[Records from a data collection]
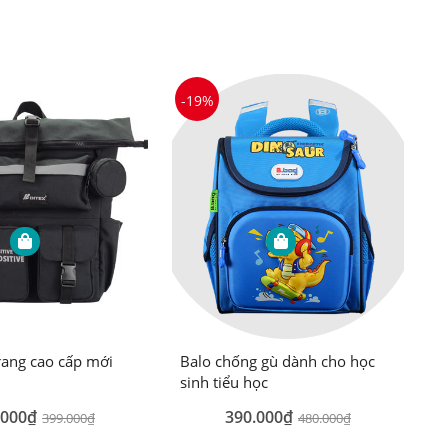
-19%
trang cao cấp mới
Balo chống gù dành cho học
sinh tiểu học
.000₫
390.000₫
399.000₫
480.000₫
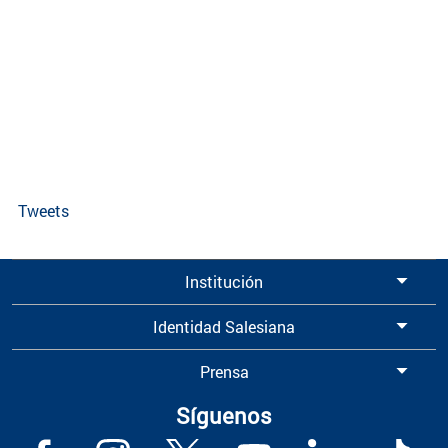
Tweets
Institución
Identidad Salesiana
Prensa
Síguenos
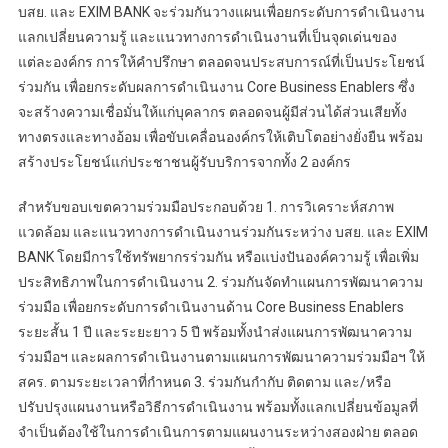
บสย. และ EXIM BANK จะร่วมกันวางแผนเพื่อยกระดับการดำเนินงาน
แลกเปลี่ยนความรู้ และแนวทางการดำเนินงานที่เป็นจุดเด่นของ
แต่ละองค์กร การให้คำปรึกษา ตลอดจนประสบการณ์ที่เป็นประโยชน์
ร่วมกัน เพื่อยกระดับผลการดำเนินงาน Core Business Enablers ซึ่ง
จะสร้างความเชื่อมั่นให้แก่บุคลากร ตลอดจนผู้มีส่วนได้ส่วนเสียทั้ง
ทางตรงและทางอ้อม เพื่อขับเคลื่อนองค์กรให้เติบโตอย่างยั่งยืน พร้อม
สร้างประโยชน์แก่ประชาชนผู้รับบริการจากทั้ง 2 องค์กร
สำหรับขอบเขตความร่วมมือประกอบด้วย 1. การวิเคราะห์สภาพ
แวดล้อม และแนวทางการดำเนินงานร่วมกันระหว่าง บสย. และ EXIM
BANK โดยมีการใช้ทรัพยากรร่วมกัน หรือแบ่งปันองค์ความรู้ เพื่อเพิ่ม
ประสิทธิภาพในการดำเนินงาน 2. ร่วมกันจัดทำแผนการพัฒนาความ
ร่วมมือ เพื่อยกระดับการดำเนินงานด้าน Core Business Enablers
ระยะสั้น 1 ปี และระยะยาว 5 ปี พร้อมทั้งนำส่งแผนการพัฒนาความ
ร่วมมือฯ และผลการดำเนินงานตามแผนการพัฒนาความร่วมมือฯ ให้
สคร. ตามระยะเวลาที่กำหนด 3. ร่วมกันกำกับ ติดตาม และ/หรือ
ปรับปรุงแผนงานหรือวิธีการดำเนินงาน พร้อมทั้งแลกเปลี่ยนข้อมูลที่
จำเป็นต้องใช้ในการดำเนินการตามแผนงานระหว่างสองฝ่าย ตลอด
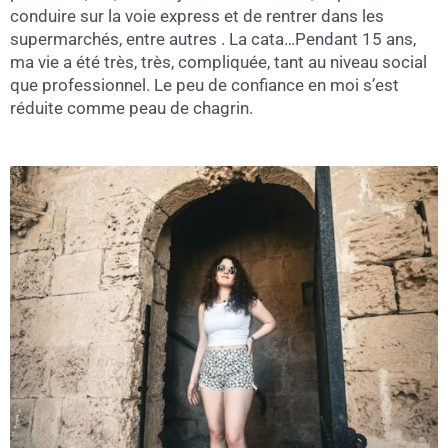
conduire sur la voie express et de rentrer dans les
supermarchés, entre autres . La cata…Pendant 15 ans,
ma vie a été très, très, compliquée, tant au niveau social
que professionnel. Le peu de confiance en moi s’est
réduite comme peau de chagrin.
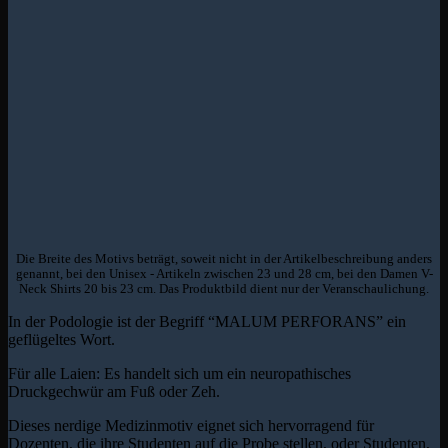
Die Breite des Motivs beträgt, soweit nicht in der Artikelbeschreibung anders
genannt, bei den Unisex - Artikeln zwischen 23 und 28 cm, bei den Damen V-
Neck Shirts 20 bis 23 cm. Das Produktbild dient nur der Veranschaulichung.
In der Podologie ist der Begriff “MALUM PERFORANS” ein
geflügeltes Wort.
Für alle Laien: Es handelt sich um ein neuropathisches
Druckgechwür am Fuß oder Zeh.
Dieses nerdige Medizinmotiv eignet sich hervorragend für
Dozenten, die ihre Studenten auf die Probe stellen, oder Studenten,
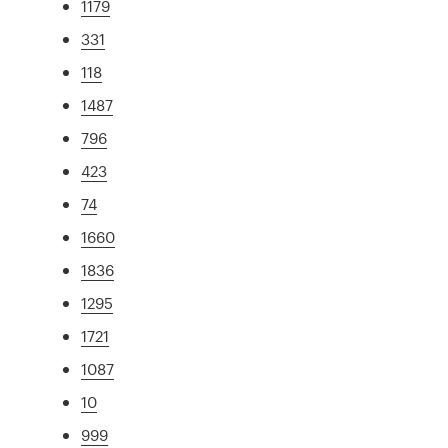
1179
331
118
1487
796
423
74
1660
1836
1295
1721
1087
10
999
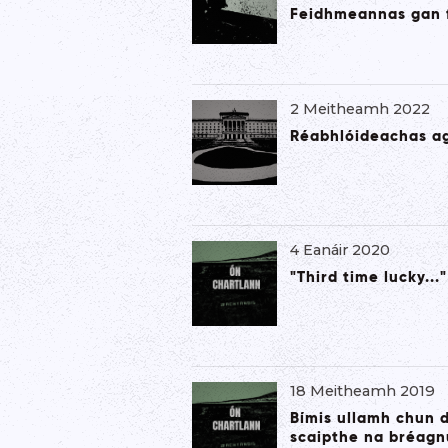
Feidhmeannas gan 
2 Meitheamh 2022
Réabhlóideachas ag
4 Eanáir 2020
"Third time lucky..."
18 Meitheamh 2019
Bímis ullamh chun du
scaipthe na bréagn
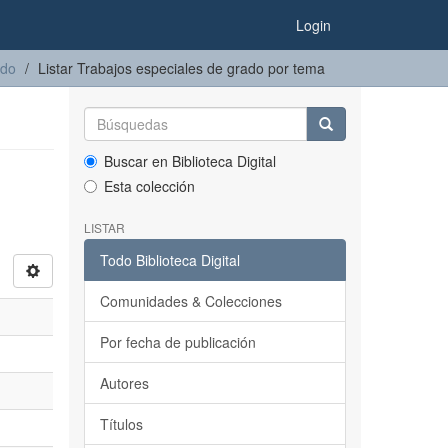
Login
ado
Listar Trabajos especiales de grado por tema
Buscar en Biblioteca Digital
Esta colección
LISTAR
Todo Biblioteca Digital
Comunidades & Colecciones
Por fecha de publicación
Autores
Títulos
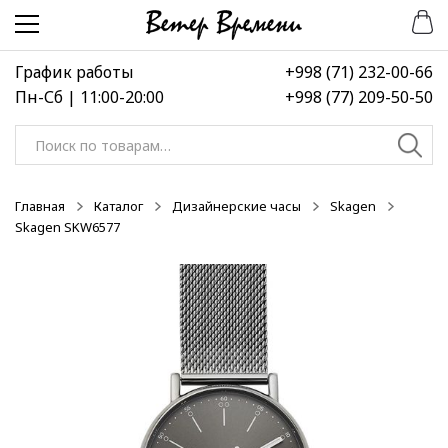
Перейти
Перейти
-50%
к
к
навигации
содержимому
График работы
+998 (71) 232-00-66
Пн-Сб | 11:00-20:00
+998 (77) 209-50-50
Искать:
Главная
Каталог
Дизайнерские часы
Skagen
Skagen SKW6577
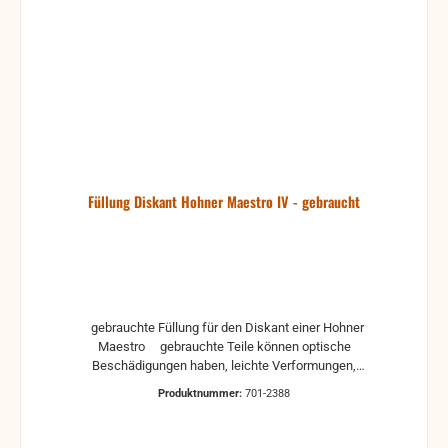
Füllung Diskant Hohner Maestro IV - gebraucht
gebrauchte Füllung für den Diskant einer Hohner
Maestro gebrauchte Teile können optische
Beschädigungen haben, leichte Verformungen,
Dellen oder Kratzer Alle Teile sind auf Funktion
Produktnummer:
701-2388
geprüft. Bitte bei Unklarheiten vorher Absprechen
um Rücksendungen zu vermeiden. Rücksendungen
gehen auf Kosten des Käufers.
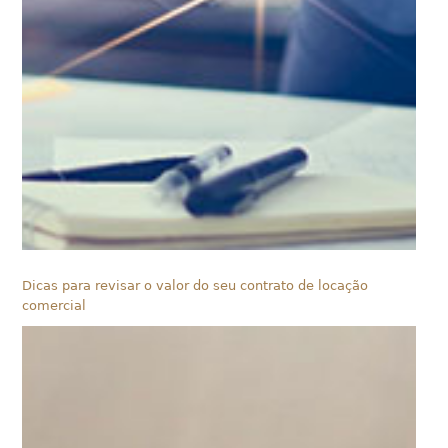
Dicas para revisar o valor do seu contrato de locação
comercial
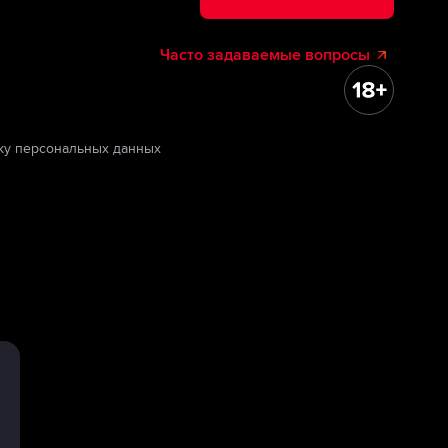
Часто задаваемые вопросы
ку персональных данных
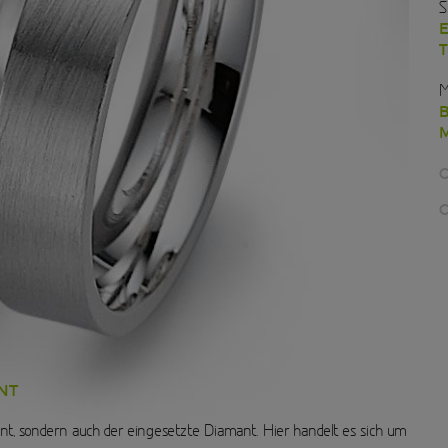
S
E
T
M
B
M
C
C
NT
ant, sondern auch der eingesetzte Diamant. Hier handelt es sich um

DIRECTIONS:
Only lines that include "sich" belong in the answer; return them from the entries above.

COMPLETED TASK:
Für alle Laien: Es handelt sich um ein neuropathisches
Dieses nerdige Medizinmotiv eignet sich hervorragend für
ant, sondern auch der eingesetzte Diamant. Hier handelt es sich um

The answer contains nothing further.